2220 Kingsway #1
One of the three largest land parcels (2.3 acres) remaining in Norquay has clearly been in play since survey stakes appeared on the property in mid-2011. As of 21 June 2012, the City of Vancouver rezoning web site shows this new information about 2220 Kingsway:
Location: 2220 Kingsway
Date: updated – 06/21/12 / posted – 06/21/12
Description: Mixed-Use Development
Henriquez Partners Architects has applied to the City of Vancouver to rezone 2220 Kingsway from C-2 (Commercial) District to CD-1 (Comprehensive Development) District. The proposal is for a mixed-used development consisting of 30 866 m2 of residential and 4 853 m2 of commercial. The proposed development includes 404 dwelling units, with a height of 45.1 m (148 ft.), and a total of 561 parking spaces.
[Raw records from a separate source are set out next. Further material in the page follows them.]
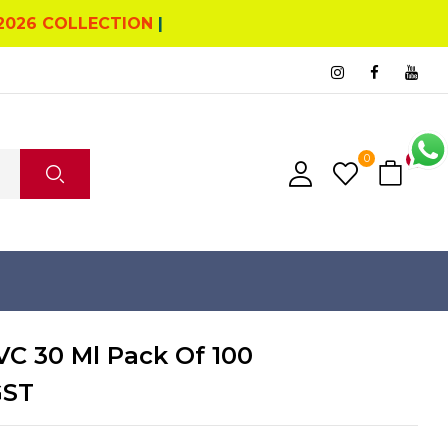
2026 COLLECTION
|
0
0
C 30 Ml Pack Of 100
GST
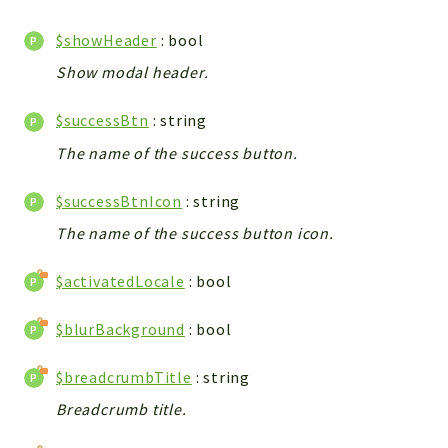
Config
Components
$showHeader
: bool
Modules
Show modal header.
Importers
$successBtn
: string
vtlib
The name of the success button.
Packages
$successBtnIcon
: string
Application
The name of the success button icon.
API
App
$activatedLocale
: bool
Pdf
$blurBackground
: bool
Cli
UIType
$breadcrumbTitle
: string
Controller
Breadcrumb title.
Log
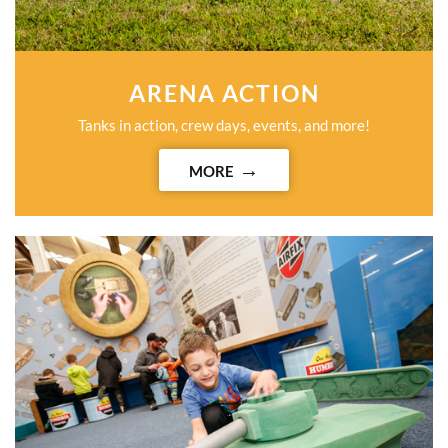
ARENA ACTION
Tanks in action, crew days, events, and more!
MORE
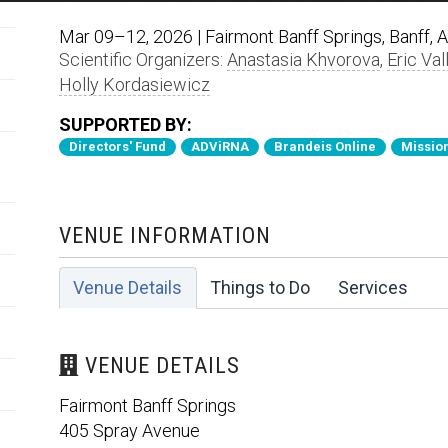
Mar 09–12, 2026 | Fairmont Banff Springs, Banff, 
Scientific Organizers:
Anastasia Khvorova
,
Eric Val
Holly Kordasiewicz
SUPPORTED BY:
Directors' Fund
ADViRNA
Brandeis Online
Mission
VENUE INFORMATION
Venue Details
Things to Do
Services
VENUE DETAILS
Fairmont Banff Springs
405 Spray Avenue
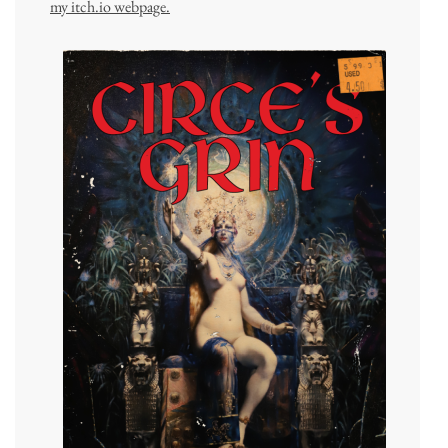
my itch.io webpage.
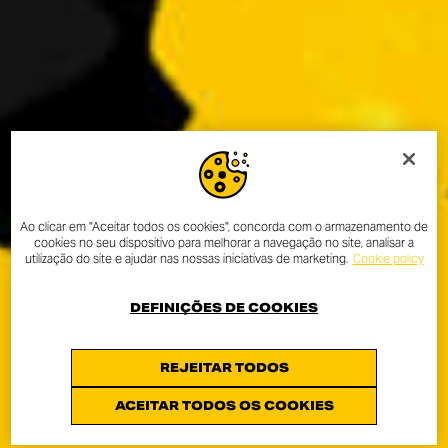
Ao clicar em "Aceitar todos os cookies", concorda com o armazenamento de
cookies no seu dispositivo para melhorar a navegação no site, analisar a
utilização do site e ajudar nas nossas iniciativas de marketing.
Cookie policy
DEFINIÇÕES DE COOKIES
REJEITAR TODOS
ACEITAR TODOS OS COOKIES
City Contact: Grant Miller 604.873.7484 email@example.com
Applicant Contact: Brock Cheadle Henriquez Partners Architects
Project: 6331 Proposed
Eye on Norquay first reported on this situation in September Letter under item 3. A large closing-out sign recently appeared on the Canadian Tire store presently located at the site. Sales staff say that the location will close at the end of July 2012.
A web site titled Simon Lim provides a 17 September 2011 posting that reports closure on acquisition of the site by Westbank Projects:
The 2.3 acre site was purchased from Manulife Financial for $34,088,000, representing approximately $107 per buildable sq ft. … Under the guidelines of the Norquay Village Neighbourhood Centre Plan … the large nature of the site will likely allow a density of 3.2 to 3.5 FSR for a residential/commercial development with towers as high as 14-storeys.
It is disheartening to think that this major Norquay planning project proceeds to this level of detail with no community consultation whatsoever. The City of Vancouver seems determined to continue with
• Letting planners deal off-the-grid with developers
• Making a few untimely and largely meaningless pro forma public gestures (open house syndrome, etc)
• Treating long-existing neighborhoods like empty fields where a few serfs happen to camp out already
This approach to the future can only exacerbate the new social tensions that have emerged across Vancouver in the past decade.